Quelles ressources mondiales pour quelles consommations ?
Le monde dispose de ressources énergétiques abondantes. Les
ressources fossiles – gaz, charbon, pétrole – pourraient permettre
plusieurs siècles de consommation au rythme actuel, et les flux annuels
d’énergies renouvelables – solaire, biomasse, éolien... – sont
incommensurablement plus élevés que tous les besoins annuels réunis. Il
n’y a donc pas menace de pénurie, du moins au sens physique du terme, ni
aujourd’hui, ni demain, ni dans les siècles à venir.
Pour autant, des soubresauts et des interrogations agitent périodiquement le monde de l’énergie. Car ce n’est pas tant l’existence des ressources qui pose problème, que le rythme auquel ces ressources peuvent être mobilisées par rapport au rythme d’évolution des besoins. C’est un problème d’investissement et de financement, mais aussi un problème géopolitique. D’un côté, une activité industrielle avec des besoins en capitaux énormes, de l’autre, de fortes inégalités dans la localisation des ressources et dans les besoins.
Plus fondamentalement, se pose la question de la compatibilité des ressources mobilisées avec ce que peut supporter notre environnement naturel : pluies acides hier, effet de serre aujourd’hui, jusqu’où peut-on exploiter les ressources fossiles sans opérer de dégradations irréversibles de la planète ?
Précisons d’abord de quoi on parle. Les ressources d’énergies fossiles, c’est ce qui est en terre. Une partie seulement de ces ressources est connue grâce aux sondages et aux forages. Une autre partie est estimée par les géologues sur la base de leur connaissance des structures géologiques, et assortie de probabilités : plus la probabilité est forte, plus les ressources additionnelles estimées sont faibles. La somme des deux formes constitue ce que l’on appelle les ressources probables. à cela, les géologues ajoutent généralement une estimation hautement spéculative des ressources ultimes.
Les réserves correspondent à la partie des ressources que l’on sait pouvoir extraire de terre compte tenu de la technologie et des coûts d’extraction, et des possibilités de valorisation sur le marché.
C’est une réalité fluctuante : les estimations des réserves sont régulièrement actualisées pour tenir compte de l’évolution des prix sur les marchés internationaux, mais aussi de la baisse des coûts d’extraction et de l’augmentation du taux de récupération des ressources grâceà la technologie. Ainsi, la plus grosse partie de l’augmentation des réserves de pétrole constatée ces dernières années est à mettre au compte du progrès des techniques d’extraction, et non à des découvertes nouvelles de gisements pétroliers.

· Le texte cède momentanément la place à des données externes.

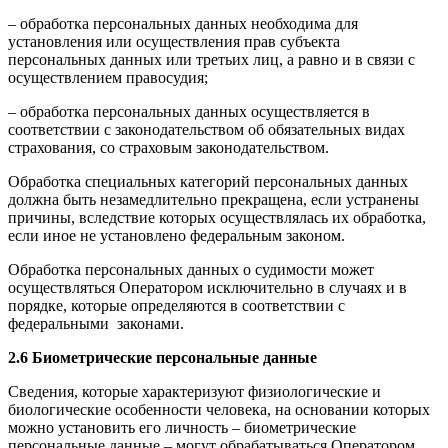
– обработка персональных данных необходима для
установления или осуществления прав субъекта
персональных данных или третьих лиц, а равно и в связи с
осуществлением правосудия;
– обработка персональных данных осуществляется в
соответствии с законодательством об обязательных видах
страхования, со страховым законодательством.
Обработка специальных категорий персональных данных
должна быть незамедлительно прекращена, если устранены
причины, вследствие которых осуществлялась их обработка,
если иное не установлено федеральным законом.
Обработка персональных данных о судимости может
осуществляться Оператором исключительно в случаях и в
порядке, которые определяются в соответствии с
федеральными законами.
2.6 Биометрические персональные данные
Сведения, которые характеризуют физиологические и
биологические особенности человека, на основании которых
можно установить его личность – биометрические
персональные данные – могут обрабатываться Оператором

Le pétrole, une énergie mature
Le pétrole est la première énergie fossile consommée dans le monde. énergie quasi exclusive des transports et de la chimie organique, le pétrole est hautement stratégique. C’est aussi une énergie dont les ressources sont très inégalement réparties : 67 % des réserves prouvées et 24 % de la production mondiale sont dans le golfe Persique, zone de faible consommation et fort troublée par les temps qui courent, alors que plus de la moitié de la consommation est en Amérique du Nord, en Europe de l’Ouest et au Japon.
Les réserves prouvées de pétrole conventionnel sont estimées fin 2003 à 170 milliards de tonnes, pour des réserves totales de 280 Gt avec une probabilité de 50 %1, et des réserves ultimes de 470 Gt. Il faut ajouter à cela les ressources de pétrole non-conventionnel – pétroles extra-lourds, sables asphaltiques, schistes bitumineux – dont les réserves ultimes sont évaluées à 260 Gt.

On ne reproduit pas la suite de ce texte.